Autrefois farouches opposants, Joseph Kabila, Moïse Katumbi et Martin Fayulu amorcent un rapprochement qui surprend. Après une rencontre avec Fayulu le 7 décembre 2024 à Genval (Belgique), Katumbi a, peu avant Noël, dialogué avec Kabila à Addis-Abeba (Éthiopie). Cette nouvelle dynamique, en marge des échéances électorales, vise avant tout à contrer un projet de modification constitutionnelle perçu comme dangereux pour l’avenir du pays.
Unis contre le changement de la Constitution
« Nous sommes réunis parce qu’un danger imminent menace le Congo », affirme Prince Epenge, porte-parole de Lamuka. Selon lui, cette alliance – loin d’être électorale – est une réaction de circonstance face à une tentative de manipulation institutionnelle. Pour Katumbi, il s’agit d’éviter une extension indéfinie du pouvoir de Tshisekedi, tandis que Fayulu insiste sur le fait que le président « joue avec le feu » et promet de s’opposer fermement à toute dérive. D’autres figures de l’opposition, telles que Delly Sesanga, Matata Ponyo ou Denis Mukwege, soulignent que la révision constitutionnelle n’est pas problématique en soi. Ce qui est en cause, c’est la méthode employée, qu’ils jugent frauduleuse et destinée à servir des intérêts personnels. « Nous combattons non pas une réforme, mais une tentative de fraude qui menace nos institutions », déclare Sesanga.
Une alliance contre-nature ?
Selon des proches des leaders, la coopération actuelle ne viserait pas à permettre à l’un d’eux de revenir au pouvoir, mais à préserver un principe fondamental : la sauvegarde de la Constitution. Cette union, marquée par des expériences passées douloureuses, semble motivée avant tout par la défense d’un héritage démocratique que beaucoup jugent indispensable face aux défis sécuritaires et économiques du pays.

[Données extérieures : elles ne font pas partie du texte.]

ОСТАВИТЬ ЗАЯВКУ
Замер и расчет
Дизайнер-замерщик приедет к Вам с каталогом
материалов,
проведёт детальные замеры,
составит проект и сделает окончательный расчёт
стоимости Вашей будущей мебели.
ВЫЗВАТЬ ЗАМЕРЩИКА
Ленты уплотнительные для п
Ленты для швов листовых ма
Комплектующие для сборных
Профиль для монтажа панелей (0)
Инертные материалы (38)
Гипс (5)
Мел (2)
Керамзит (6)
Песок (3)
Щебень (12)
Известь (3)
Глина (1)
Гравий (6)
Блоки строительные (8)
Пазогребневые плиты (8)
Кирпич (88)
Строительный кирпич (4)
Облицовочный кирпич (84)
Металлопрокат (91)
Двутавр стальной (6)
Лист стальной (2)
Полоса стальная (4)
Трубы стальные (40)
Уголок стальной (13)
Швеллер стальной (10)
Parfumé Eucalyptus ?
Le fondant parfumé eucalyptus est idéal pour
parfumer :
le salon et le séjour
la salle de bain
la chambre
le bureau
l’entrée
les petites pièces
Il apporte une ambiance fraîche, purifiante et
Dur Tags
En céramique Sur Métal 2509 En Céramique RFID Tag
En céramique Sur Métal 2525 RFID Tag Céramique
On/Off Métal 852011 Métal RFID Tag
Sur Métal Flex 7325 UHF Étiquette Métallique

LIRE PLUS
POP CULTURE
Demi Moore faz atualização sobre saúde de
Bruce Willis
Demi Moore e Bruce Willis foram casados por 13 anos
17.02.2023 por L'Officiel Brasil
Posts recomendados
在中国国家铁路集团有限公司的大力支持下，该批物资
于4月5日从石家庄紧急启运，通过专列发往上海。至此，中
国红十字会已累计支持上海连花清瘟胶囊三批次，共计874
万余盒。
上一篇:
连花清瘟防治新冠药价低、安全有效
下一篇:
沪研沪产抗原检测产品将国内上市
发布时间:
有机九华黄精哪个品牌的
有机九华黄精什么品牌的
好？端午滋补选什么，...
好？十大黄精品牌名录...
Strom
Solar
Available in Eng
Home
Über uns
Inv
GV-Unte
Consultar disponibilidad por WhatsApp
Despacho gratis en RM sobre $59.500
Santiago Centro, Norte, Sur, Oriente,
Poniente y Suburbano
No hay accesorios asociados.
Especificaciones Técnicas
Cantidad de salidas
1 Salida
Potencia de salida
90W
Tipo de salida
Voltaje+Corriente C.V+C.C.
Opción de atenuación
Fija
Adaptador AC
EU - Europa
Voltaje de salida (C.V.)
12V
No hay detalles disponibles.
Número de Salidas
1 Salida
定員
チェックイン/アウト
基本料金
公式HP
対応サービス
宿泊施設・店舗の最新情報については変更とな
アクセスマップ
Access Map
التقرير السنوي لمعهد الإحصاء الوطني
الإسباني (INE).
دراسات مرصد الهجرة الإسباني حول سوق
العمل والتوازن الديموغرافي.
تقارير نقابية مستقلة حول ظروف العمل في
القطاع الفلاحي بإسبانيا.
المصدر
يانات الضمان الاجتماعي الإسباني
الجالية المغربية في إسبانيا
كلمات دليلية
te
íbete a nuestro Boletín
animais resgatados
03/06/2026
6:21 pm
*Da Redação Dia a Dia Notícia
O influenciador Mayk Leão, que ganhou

La controverse sur la révision de la Constitution
Félix Tshisekedi défend la nécessité d’une mise à jour des institutions pour moderniser le pays et améliorer la gouvernance provinciale. Lors d’interventions à Kisangani et au Grand Kasaï, il a rappelé que la Constitution de 2006 n’était plus adaptée aux réalités actuelles de la RDC. Pour ses détracteurs, cette réforme n’est qu’un prétexte pour instaurer un « coup d’État constitutionnel ». Face aux urgences dans l’Est – marquées par la résurgence du M23, à une crise économique persistante et à un chômage préoccupant – l’opposition estime que repenser la Constitution ne doit pas primer sur la stabilité des institutions. Prince Epenge évoque d’ailleurs un « suicide politique » si l’article 220, encadrant le mandat présidentiel, venait à être modifié. Pour lui comme pour d’autres, la question n’est pas de réviser la Constitution, mais de refuser toute manipulation visant à instaurer un pouvoir autoritaire.

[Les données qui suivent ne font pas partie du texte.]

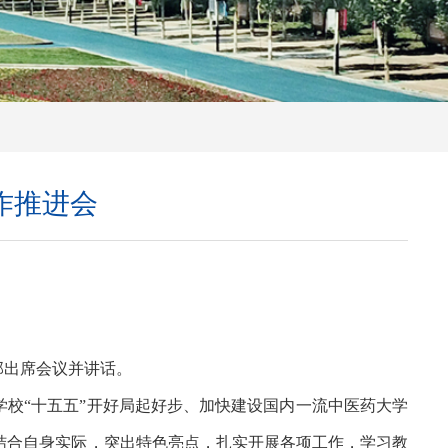
作推进会
邸出席会议并讲话。
校“十五五”开好局起好步、加快建设国内一流中医药大学
结合自身实际，突出特色亮点，扎实开展各项工作，学习教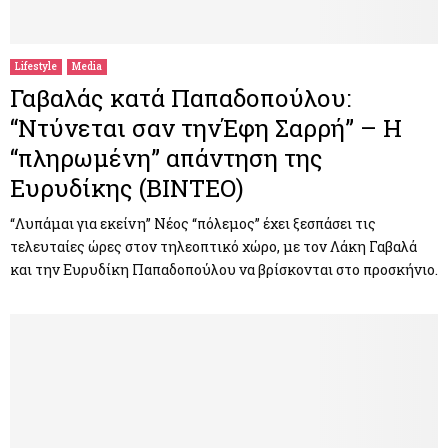
Lifestyle
Media
Γαβαλάς κατά Παπαδοπούλου:
“Ντύνεται σαν τηνΈφη Σαρρή” – Η
“πληρωμένη” απάντηση της
Ευρυδίκης (ΒΙΝΤΕΟ)
“Λυπάμαι για εκείνη” Νέος “πόλεμος” έχει ξεσπάσει τις
τελευταίες ώρες στον τηλεοπτικό χώρο, με τον Λάκη Γαβαλά
και την Ευρυδίκη Παπαδοπούλου να βρίσκονται στο προσκήνιο.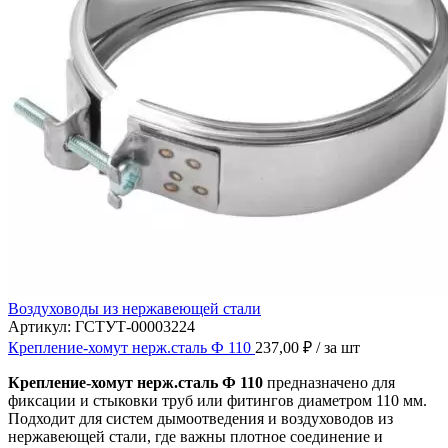
Воздуховоды из нержавеющей стали
Артикул:
ГСТУТ-00003224
Крепление-хомут нерж.сталь Ф 110
237,00
₽
/ за шт
Крепление-хомут нерж.сталь Ф 110
предназначено для
фиксации и стыковки труб или фитингов диаметром 110 мм.
Подходит для систем дымоотведения и воздуховодов из
нержавеющей стали, где важны плотное соединение и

L’Église et le spectre d’un passé récent
La Conférence épiscopale nationale du Congo (CENCO) s’est également prononcée sur ce sujet. Monseigneur N’shole a déclaré lors des États généraux de la Justice que « changer la Constitution serait irresponsable », rappelant que la charte actuelle a permis de résoudre d’importantes crises sécuritaires et reste un pilier de la stabilité nationale.

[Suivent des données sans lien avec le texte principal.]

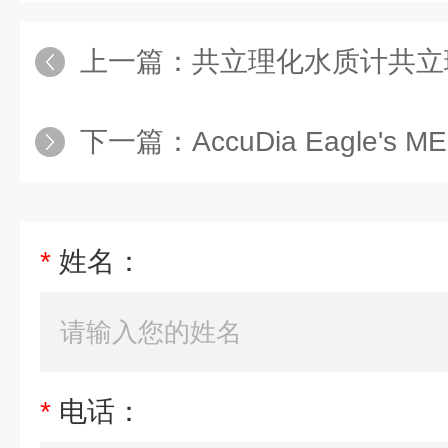
上一篇：
共立理化水质计共立理化
下一篇：
AccuDia Eagle'
*
姓名：
*
电话：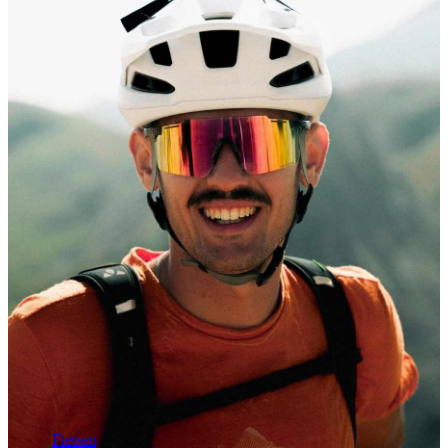
Fietsen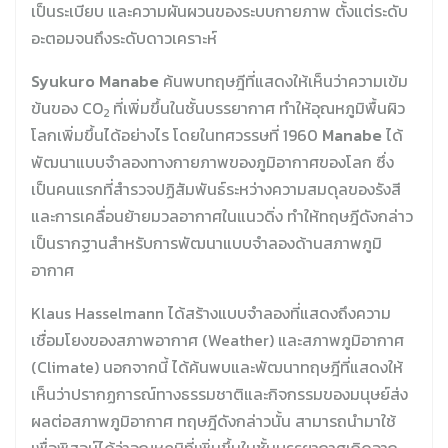
เป็นระเบียบ และความผันผวนของระบบกายภาพ ตั้งแต่ระดับ
อะตอมจนถึงระดับดาวเคราะห์
Syukuro Manabe
ค้นพบทฤษฎีที่แสดงให้เห็นว่าความเข้ม
ข้นของ CO
ที่เพิ่มขึ้นในชั้นบรรยากาศ ทำให้อุณหภูมิพื้นผิว
2
โลกเพิ่มขึ้นได้อย่างไร โดยในทศวรรษที่ 1960
Manabe
ได้
พัฒนาแบบจำลองทางกายภาพของภูมิอากาศของโลก ซึ่ง
เป็นคนแรกที่สำรวจปฏิสัมพันธ์ระหว่างความสมดุลของรังสี
และการเคลื่อนย้ายมวลอากาศในแนวดิ่ง ทำให้ทฤษฎีดังกล่าว
เป็นรากฐานสำหรับการพัฒนาแบบจำลองด้านสภาพภูมิ
อากาศ
Klaus Hasselmann ได้สร้างแบบจำลองที่แสดงถึงความ
เชื่อมโยงของสภาพอากาศ (Weather) และสภาพภูมิอากาศ
(Climate) นอกจากนี้ ได้ค้นพบและพัฒนาทฤษฎีที่แสดงให้
เห็นว่าปรากฏการณ์ทางธรรมชาติและกิจกรรมของมนุษย์ส่ง
ผลต่อสภาพภูมิอากาศ ทฤษฎีดังกล่าวนั้น สามารถนำมาใช้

La situation actuelle rappelle tristement celle de 2016, lorsque des tentatives similaires de modification constitutionnelle avaient déclenché des manifestations violentes et plongé le pays dans une crise politique majeure. Face à la pression populaire et internationale, Joseph Kabila avait dû céder, soulignant l’importance de préserver les acquis démocratiques.